日本アカデミー賞、モントリオール国際映画祭などで高い評価を得た、ヒューマンドラマ。原作は吉田修一の長編小説であり、人間の内に秘める善と悪の感情について、繊細かつ大胆に追求している。

殺人を犯してしまった清水祐一役の妻夫木聡と、彼を愛してしまい逃避行へと誘う馬込光代役の深津絵里。「なぜ、殺したのか」「なぜ、愛したのか」。全編を漂う不穏な空気に目を奪われる。

これまでの爽やかなイメージを裏切る「悪人」を演じたことによって、役者人生におけるターニングポイントとなった作品である。容姿は良いが、口下手。妻夫木の芝居は、そんな原作の主人公像に驚くほどマッチしている。本作の製作を聞きつけた妻夫木が「この役をどうしてもやりたい」と志願したというエピソードは有名だ。

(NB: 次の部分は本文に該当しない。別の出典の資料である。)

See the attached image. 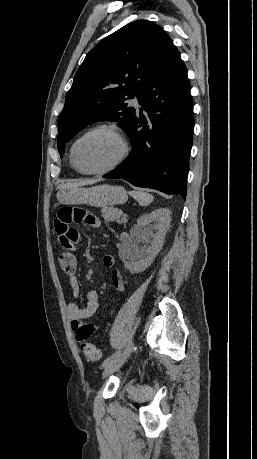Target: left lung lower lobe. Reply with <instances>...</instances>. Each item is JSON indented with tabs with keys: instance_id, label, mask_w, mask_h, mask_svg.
<instances>
[{
	"instance_id": "left-lung-lower-lobe-1",
	"label": "left lung lower lobe",
	"mask_w": 257,
	"mask_h": 459,
	"mask_svg": "<svg viewBox=\"0 0 257 459\" xmlns=\"http://www.w3.org/2000/svg\"><path fill=\"white\" fill-rule=\"evenodd\" d=\"M139 102L148 115L140 110L126 130L131 154L103 177L186 198L194 115L187 71L175 47Z\"/></svg>"
}]
</instances>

たどたどしい口調と、殺人を犯すシーンの鬼気迫る表情のギャップには戦慄が走る。例えば、車のハンドルに頭をぶつけながら、慟哭するシーンでは、感情をうまく表現できないゆえに、苦悩する内面が繊細に表現されている。

主人公は「悪人」であるとは言え、かつては「善人」であった。限りなくグレーな領域でもがく妻夫木の姿を堪能でき、何とも言えないカタルシスを味わえること請け合いの一品である。